Published by USA Today //pdf1//
Sitting at a wooden table at his 3-week-old restaurant, Saturnino Morrejon Ramos surveyed the turquoise water of this inlet on the Caribbean off Cuba's southern coast.
"I still remember the gunfire," Ramos, 64, said, referring to the failed, CIA-backed invasion by Cuban exiles to depose the regime of Fidel Castro in 1961.
Ramos and others like him are taking part in a decidedly capitalistic change in Cuba in which the communist rulers have relaxed state control of the economy to generate wealth. Results appear mixed because of high taxes on profits and restrictions on economic freedoms that could lead to demands for political liberties.
Ramos is happy about the changes. The tables, chairs and kitchen of the restaurant atop his house were bought using $5,000 worth of remittances, or cash that the family gets from relatives in the USA.
"It's definitely worth paying the taxes to the government because we're earning more money," he said, admiring both the view and the fish caught yards away that lay grilled on the plates of diners. "Everyone's pleased the government has allowed this."
Private restaurants such as this are known as paladares. They first appeared in the early 1990s soon after the Soviet Union collapsed, taking with it the financial aid and subsidized fuel that propped up the Cuban economy.
The private restaurants in people's homes were permitted grudgingly by the Castro government to help Cubans contend with the poor economy, which has for decades been subjected to a rigid socialist state that forbids private enterprise.
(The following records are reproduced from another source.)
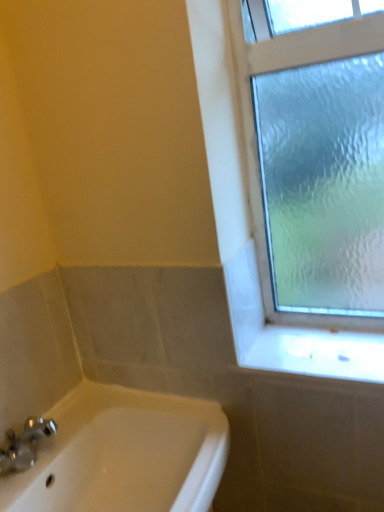 Describe the element at coordinates (124, 454) in the screenshot. The height and width of the screenshot is (512, 384). I see `white glossy bathtub at lower left` at that location.

In order to click on white glossy bathtub at lower left in this screenshot , I will do `click(124, 454)`.

Measure the distance between white glossy bathtub at lower left and camera.

The distance of white glossy bathtub at lower left from camera is 29.58 inches.

In order to face white glossy bathtub at lower left, should I rotate leftwards or rightwards?

It's best to rotate left around 11.332 degrees.

The width and height of the screenshot is (384, 512). What are the coordinates of `white glossy bathtub at lower left` in the screenshot? It's located at (124, 454). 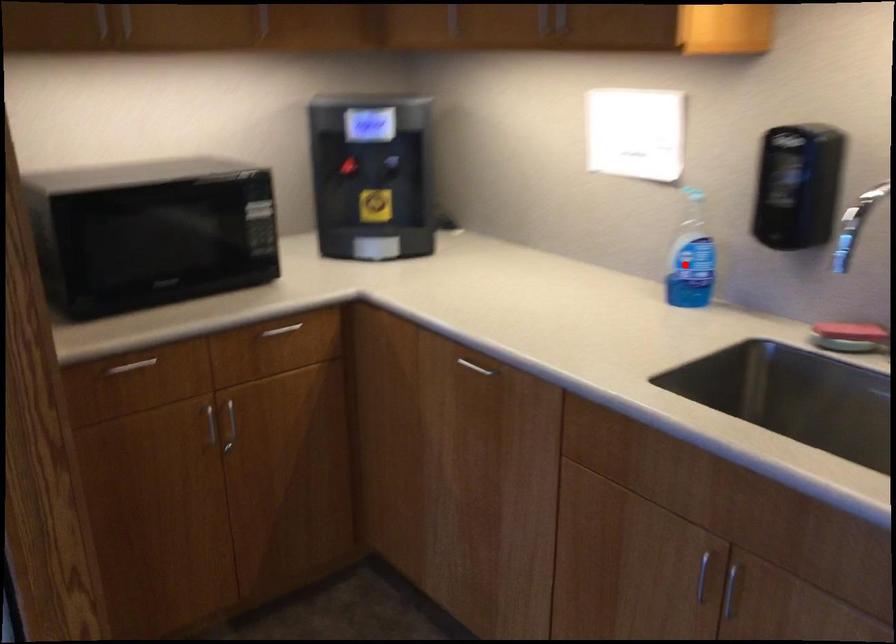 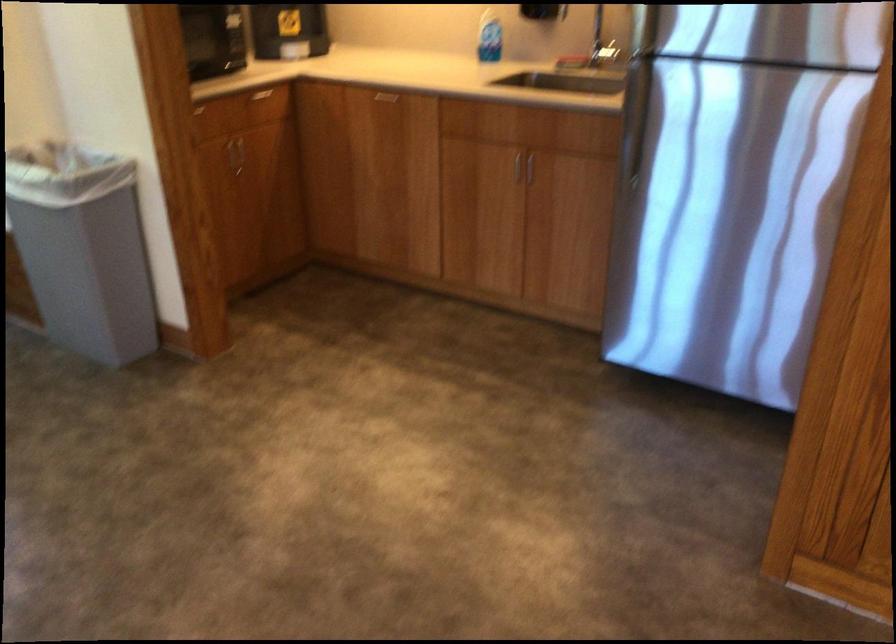 Question: I am providing you with two images of the same scene from different viewpoints. A red point is shown in image1. For the corresponding object point in image2, is it positioned nearer or farther from the camera?

Choices:
 (A) Nearer
 (B) Farther

Answer: (B)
After an ailing Fidel stepped back from power in 2006, his brother and now president, Raúl Castro, slowly began to relax state controls on commerce. Political repression and denial of rights of speech remain intact, but in an attempt at a China-style system, Raúl has tried to encourage a private sector. Cuba began by cutting more than 20% of the government-employed workforce, which was largely relegated to phantom jobs to make the claim that Cuba's social model created 100% employment. Castro allowed for an increased number of cuentapropista, or self-employment licenses, to spur more small businesses.
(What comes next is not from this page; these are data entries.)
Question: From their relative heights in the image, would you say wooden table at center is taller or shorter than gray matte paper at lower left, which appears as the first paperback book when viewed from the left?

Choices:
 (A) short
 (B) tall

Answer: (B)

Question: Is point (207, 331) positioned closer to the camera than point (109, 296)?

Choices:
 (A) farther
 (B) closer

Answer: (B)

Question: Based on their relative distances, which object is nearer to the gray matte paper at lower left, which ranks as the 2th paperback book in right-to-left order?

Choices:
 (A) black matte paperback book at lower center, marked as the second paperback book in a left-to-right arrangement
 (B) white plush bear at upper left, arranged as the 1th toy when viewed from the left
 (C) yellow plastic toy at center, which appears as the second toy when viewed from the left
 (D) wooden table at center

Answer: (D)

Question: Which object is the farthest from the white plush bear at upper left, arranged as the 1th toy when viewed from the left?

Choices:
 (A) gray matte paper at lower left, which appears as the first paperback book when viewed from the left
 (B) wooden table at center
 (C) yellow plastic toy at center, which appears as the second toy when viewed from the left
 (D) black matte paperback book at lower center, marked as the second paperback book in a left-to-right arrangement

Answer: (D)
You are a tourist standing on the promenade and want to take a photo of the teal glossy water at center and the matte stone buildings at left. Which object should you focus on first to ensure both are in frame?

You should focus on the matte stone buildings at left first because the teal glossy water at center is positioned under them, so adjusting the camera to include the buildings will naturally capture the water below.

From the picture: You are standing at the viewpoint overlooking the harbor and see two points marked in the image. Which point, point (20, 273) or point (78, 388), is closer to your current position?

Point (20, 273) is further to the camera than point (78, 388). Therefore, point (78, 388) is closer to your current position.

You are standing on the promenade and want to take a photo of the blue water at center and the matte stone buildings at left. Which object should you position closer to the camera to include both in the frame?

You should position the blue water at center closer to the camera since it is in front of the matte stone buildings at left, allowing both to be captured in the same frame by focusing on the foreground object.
The licenses come with fixed amounts of taxes, regardless of the profits made, and restrictions on how many people can be hired.
Only enterprises that hire unskilled workers, such as restaurants and street vendors, are eligible for the licenses. Professionals such as doctors and architects are banned from expanding their practices.
Raúl Castro defended the pace of the changes, saying, "It is proceeding without haste, so that we don't make new mistakes."
There have been some noticeable changes. Farmers have been able to lease government land, and Cubans can buy and sell cars and property. Private guesthouses, normally a spare room in someone's house that tourists can rent for the night, are found all over Havana.
One license-holder who was popping and bagging popcorn for sale on the street said the changes are not without problems. He said he rents out a room in his home, but more than half of the $20-a-night he charges must go to the government even if the room is vacant.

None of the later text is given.